Es wundert mich halt, dass es keinen größeren Aufschrei gibt, aber wahrscheinlich ist die Population des Städtchens schon zu müde oder versteht die Hintergründe nicht.
Innovation geht auf alle Fälle anders.....
Es bleibt zu hoffen, dass der Herr Landrat noch ein Einsehen hat und den politischen Willen zum Ausbau des schnellen Internets sich wieder ins Gedächtnis ruft, wenn es denn schon die Möglichkeit dazu gibt. Alles andere wäre in der Tat sehr sehr traurig .....
(22.07.2015 09:53)
Stratocaster
Ganz offensichtlich
will der Landrat verhindern, dass noch mehr Gemeinden sich aus dieser BIGO verabschieden. Je weniger bei BIGO mitmachen, desto teuer wird es für die Geduldigen, für die es scheinbar kein Problem darstellt, noch weitere 3 Jahre in der Web-Steinzeit zu verkümmern. Vielleicht wollen die ja auch gar kein Gewerbe ansiedeln, wolle gar keine neuen Bürger für die Gemeinde gewinnen? Die wollen unter sich bleiben, und die Schüssel auf dem Dach tut es doch auch, und wer braucht schon schnelles Internet? Mögen sie weiter sanft ruhen. Die 125 K Euro Mehrkosten würden sich für Niddatal schnell rechnen. Und dem Landrat kann man getrost bei der nächsten Wahl zeigen, das man Gekungel auch abstrafen kann!
(21.07.2015 11:45)
Karl2
Blöde Situation...
....besonders für den Adlatus des Bürgermeisters. Doof aber auch. Jetzt weiß man gar nicht geht der BM links rum oder rechts rum oder bleibt er stehen. Wie soll man sich denn da positionieren....

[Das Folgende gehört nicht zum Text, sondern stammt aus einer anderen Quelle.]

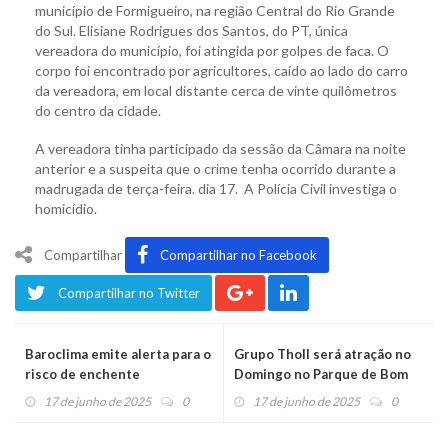
município de Formigueiro, na região Central do Rio Grande
do Sul. Elisiane Rodrigues dos Santos, do PT, única
vereadora do município, foi atingida por golpes de faca. O
corpo foi encontrado por agricultores, caído ao lado do carro
da vereadora, em local distante cerca de vinte quilômetros
do centro da cidade.
A vereadora tinha participado da sessão da Câmara na noite
anterior e a suspeita que o crime tenha ocorrido durante a
madrugada de terça-feira. dia 17. A Polícia Civil investiga o
homicídio.
Compartilhar
Compartilhar no Facebook
Compartilhar no Twitter
Baroclima emite alerta para o
Grupo Tholl será atração no
risco de enchente
Domingo no Parque de Bom
Princípio
17 de junho de 2025
0
17 de junho de 2025
0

Aber by the way darf bezweifelt werden, dass die Beste Lösung durch BM und Magistrat zielführend und mit dem erforderlichen Engagement betrieben wurde. Nämlich konstruktiv und mit Nachdruck die Zusammenarbeit mit Deutschlands größtem Netzbetreiber zu forcieren...Telekom. Und nein, weder habe ich je noch werde ich je bei der Telekom arbeiten.